3.2. Performance Metrics

In deep learning, performance metrics are essential for evaluating model efficiency, convergence, and generalization. These metrics provide a quantitative foundation for assessing a model's suitability for a given task. For FER, the primary metrics include training loss, validation loss, training accuracy, and validation accuracy. The proposed CNN architecture achieved exemplary performance in these metrics using a configuration of a learning rate of 0.0001, a batch size of 128, and a dropout rate of 0.5. Training loss rapidly declined during the initial epochs and plateaued at a low value, indicating effective learning. Validation loss mirrored this behavior, stabilizing without significant oscillations, which is critical for demonstrating convergence and robustness. By the 25th epoch, the validation loss had leveled off. The accuracy metrics underline the strength of this configuration. Training accuracy rapidly increased to exceed 55% within the first ten epochs and continued to improve, reaching 65% by the 40th epoch. Validation accuracy, a vital indicator of the model's real-world applicability, followed a parallel trend, stabilizing at approximately 62%. This consistent alignment between training and validation metrics reflects the model's ability to generalize effectively. The selected configuration provided a well-balanced approach, achieving robust convergence and generalization, highlighting its suitability for FER tasks. Figure 4 shows the training and validation loss and accuracy trends for the model.

/word/media/image4.png

Figure 4: Training and validation loss and accuracy trends for the proposed CNN architecture.

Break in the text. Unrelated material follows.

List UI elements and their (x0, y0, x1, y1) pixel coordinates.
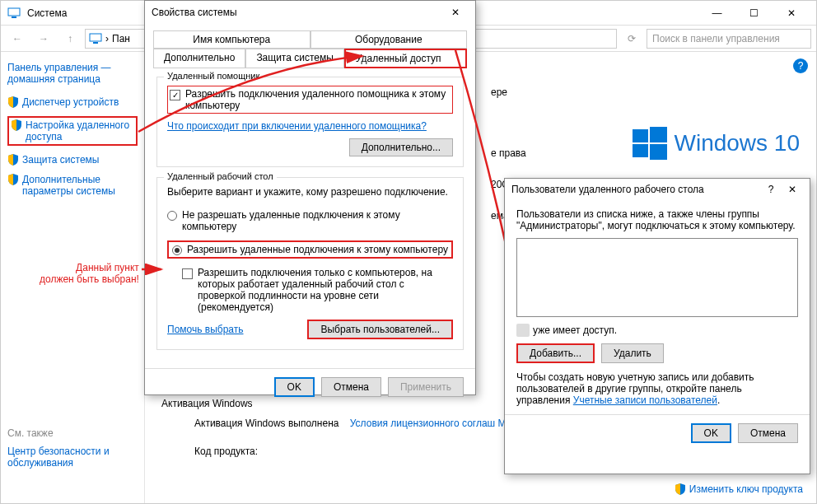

Figure 5 shows that the normalized confusion matrix provides detailed insights into the model's classification performance across the seven emotional categories. This matrix highlights the strengths and areas for improvement in the model's ability to generalize across diverse facial expressions and serves as a comprehensive tool for evaluating classification metrics. Confusion matrices are significant in visualizing the performance of classifiers by offering a clear breakdown of correct. The matrix reveals that the model performed exceptionally well in recognizing the emotion of happiness, achieving a classification accuracy of 86% for this category. This result aligns with the observation that the FER2013 dataset contains a relatively balanced representation of the "happy" class, making it easier for the model to generalize. Similarly, the model exhibited a strong performance for surprise, with an accuracy of 66%, and neutral, with an accuracy of 69%, demonstrating its ability to handle classes with less ambiguity and moderate representation. However, the matrix also highlights challenges in recognizing certain emotions. For example, disgust was the most difficult category to classify, with an accuracy of only 18%. A significant proportion of "disgust" samples were misclassified as angry (48%), reflecting the similarity in facial features associated with these emotions, as well as the dataset's severe imbalance for the "disgust" class. Similarly, fear and sadness achieved lower accuracies of 26% and 55%, with frequent misclassifications into adjacent categories such as angry and neutral. These results suggest that while the model effectively distinguishes well-represented and visually distinct emotions, it needs help with underrepresented and visually overlapping categories.

/word/media/image5.png

Figure 5: Normalized confusion matrix for the proposed CNN model’s classification performance.

3.3. Analysis of Results

This section provides a detailed analysis of the impact of hyperparameter choices on the performance of the CNN model for facial expression recognition. By systematically varying the learning rate, batch size, and dropout rate, the study identifies the trade-offs and advantages of each configuration, supported by quantitative comparisons. The analysis is structured into three subsections: the impact of learning rate, batch size effects, and dropout rate analysis.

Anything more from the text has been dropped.